■ **EXERCISE INSTRUCTIONS**
Please tell how many of the lines below contain "bullet", using only a number.

■ **WORKING DATA**
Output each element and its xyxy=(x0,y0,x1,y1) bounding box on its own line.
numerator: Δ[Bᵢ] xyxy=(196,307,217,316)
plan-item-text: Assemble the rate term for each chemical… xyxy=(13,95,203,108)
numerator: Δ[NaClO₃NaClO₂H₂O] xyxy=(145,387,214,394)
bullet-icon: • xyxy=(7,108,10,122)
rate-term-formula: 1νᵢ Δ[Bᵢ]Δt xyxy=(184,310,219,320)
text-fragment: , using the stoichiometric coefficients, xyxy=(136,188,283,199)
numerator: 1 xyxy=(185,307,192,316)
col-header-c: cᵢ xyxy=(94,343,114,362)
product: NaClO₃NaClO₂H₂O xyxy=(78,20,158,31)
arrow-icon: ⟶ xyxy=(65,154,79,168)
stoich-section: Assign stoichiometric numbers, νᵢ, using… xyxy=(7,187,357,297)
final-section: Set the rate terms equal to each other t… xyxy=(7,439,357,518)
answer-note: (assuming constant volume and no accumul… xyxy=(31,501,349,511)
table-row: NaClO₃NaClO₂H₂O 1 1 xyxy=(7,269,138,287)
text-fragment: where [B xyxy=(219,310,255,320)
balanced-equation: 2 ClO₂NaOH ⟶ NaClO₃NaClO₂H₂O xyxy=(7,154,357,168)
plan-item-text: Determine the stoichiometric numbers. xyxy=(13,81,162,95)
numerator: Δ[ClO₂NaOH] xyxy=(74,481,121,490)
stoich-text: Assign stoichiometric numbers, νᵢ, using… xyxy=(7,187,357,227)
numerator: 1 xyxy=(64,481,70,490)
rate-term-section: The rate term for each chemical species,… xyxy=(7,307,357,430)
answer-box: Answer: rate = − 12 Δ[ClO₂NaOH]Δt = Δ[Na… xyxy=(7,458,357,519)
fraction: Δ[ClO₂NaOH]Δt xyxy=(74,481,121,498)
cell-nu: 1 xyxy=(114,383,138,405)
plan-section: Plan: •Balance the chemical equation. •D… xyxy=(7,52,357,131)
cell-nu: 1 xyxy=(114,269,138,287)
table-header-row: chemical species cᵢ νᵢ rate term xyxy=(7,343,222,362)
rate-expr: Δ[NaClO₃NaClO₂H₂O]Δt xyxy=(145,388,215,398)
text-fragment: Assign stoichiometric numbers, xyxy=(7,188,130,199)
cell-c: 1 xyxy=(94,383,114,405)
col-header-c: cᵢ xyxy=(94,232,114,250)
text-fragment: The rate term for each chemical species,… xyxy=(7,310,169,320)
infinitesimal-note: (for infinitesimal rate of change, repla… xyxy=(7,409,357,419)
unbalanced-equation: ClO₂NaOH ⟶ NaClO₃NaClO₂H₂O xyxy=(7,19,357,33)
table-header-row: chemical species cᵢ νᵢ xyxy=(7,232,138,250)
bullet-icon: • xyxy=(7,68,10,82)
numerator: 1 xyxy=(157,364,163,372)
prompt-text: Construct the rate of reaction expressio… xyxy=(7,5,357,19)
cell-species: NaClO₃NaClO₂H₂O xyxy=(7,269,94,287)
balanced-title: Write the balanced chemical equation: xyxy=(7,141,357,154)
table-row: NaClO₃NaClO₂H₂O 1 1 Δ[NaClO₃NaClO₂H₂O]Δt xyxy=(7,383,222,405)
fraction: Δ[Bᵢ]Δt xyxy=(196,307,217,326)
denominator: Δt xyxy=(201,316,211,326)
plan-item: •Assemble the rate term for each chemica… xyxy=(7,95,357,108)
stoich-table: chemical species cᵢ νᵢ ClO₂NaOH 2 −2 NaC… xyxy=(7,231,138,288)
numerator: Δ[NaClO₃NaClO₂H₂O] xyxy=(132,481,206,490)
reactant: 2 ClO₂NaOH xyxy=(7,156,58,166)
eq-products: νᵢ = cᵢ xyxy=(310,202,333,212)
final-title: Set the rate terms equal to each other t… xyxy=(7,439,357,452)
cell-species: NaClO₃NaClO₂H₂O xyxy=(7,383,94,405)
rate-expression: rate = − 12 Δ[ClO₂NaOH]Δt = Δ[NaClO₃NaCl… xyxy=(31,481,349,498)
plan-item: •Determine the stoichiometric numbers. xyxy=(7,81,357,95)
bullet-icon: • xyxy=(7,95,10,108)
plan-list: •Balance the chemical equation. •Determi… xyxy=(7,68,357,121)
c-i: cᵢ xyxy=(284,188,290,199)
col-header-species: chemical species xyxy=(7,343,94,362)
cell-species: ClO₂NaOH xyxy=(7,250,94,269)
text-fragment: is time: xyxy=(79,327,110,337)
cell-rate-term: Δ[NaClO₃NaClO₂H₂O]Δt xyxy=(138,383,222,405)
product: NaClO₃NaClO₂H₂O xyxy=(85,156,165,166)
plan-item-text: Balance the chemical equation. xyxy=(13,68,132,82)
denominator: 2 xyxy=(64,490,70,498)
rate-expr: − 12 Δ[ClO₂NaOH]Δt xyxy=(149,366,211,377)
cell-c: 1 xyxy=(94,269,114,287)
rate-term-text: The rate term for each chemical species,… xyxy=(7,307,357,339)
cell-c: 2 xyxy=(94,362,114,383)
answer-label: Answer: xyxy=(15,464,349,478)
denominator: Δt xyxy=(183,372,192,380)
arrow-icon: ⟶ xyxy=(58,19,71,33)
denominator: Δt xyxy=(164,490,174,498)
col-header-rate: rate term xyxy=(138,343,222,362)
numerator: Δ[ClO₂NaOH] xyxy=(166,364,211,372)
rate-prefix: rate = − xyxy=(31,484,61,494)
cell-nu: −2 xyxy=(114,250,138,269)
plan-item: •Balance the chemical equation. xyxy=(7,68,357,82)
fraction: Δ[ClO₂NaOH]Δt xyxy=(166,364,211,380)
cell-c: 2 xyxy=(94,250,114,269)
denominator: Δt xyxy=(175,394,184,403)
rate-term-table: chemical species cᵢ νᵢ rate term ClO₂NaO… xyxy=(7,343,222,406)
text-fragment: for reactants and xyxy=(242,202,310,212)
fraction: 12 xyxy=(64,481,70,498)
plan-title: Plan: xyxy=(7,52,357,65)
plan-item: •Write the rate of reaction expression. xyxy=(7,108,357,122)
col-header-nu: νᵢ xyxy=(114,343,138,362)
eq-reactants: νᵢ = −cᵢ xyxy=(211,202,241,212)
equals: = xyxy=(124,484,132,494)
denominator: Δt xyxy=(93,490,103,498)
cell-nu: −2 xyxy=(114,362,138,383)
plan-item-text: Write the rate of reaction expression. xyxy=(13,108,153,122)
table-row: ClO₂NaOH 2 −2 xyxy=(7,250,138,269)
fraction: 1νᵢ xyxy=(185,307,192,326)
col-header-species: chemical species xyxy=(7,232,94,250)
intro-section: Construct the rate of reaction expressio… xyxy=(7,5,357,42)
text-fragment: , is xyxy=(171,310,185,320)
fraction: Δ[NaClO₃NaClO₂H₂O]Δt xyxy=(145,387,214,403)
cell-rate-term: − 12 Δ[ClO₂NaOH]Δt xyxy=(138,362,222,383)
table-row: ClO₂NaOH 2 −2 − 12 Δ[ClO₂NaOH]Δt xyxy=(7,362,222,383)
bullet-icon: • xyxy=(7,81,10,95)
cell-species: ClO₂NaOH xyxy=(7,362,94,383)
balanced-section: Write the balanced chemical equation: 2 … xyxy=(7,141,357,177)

■ **WRITTEN SOLUTION**
4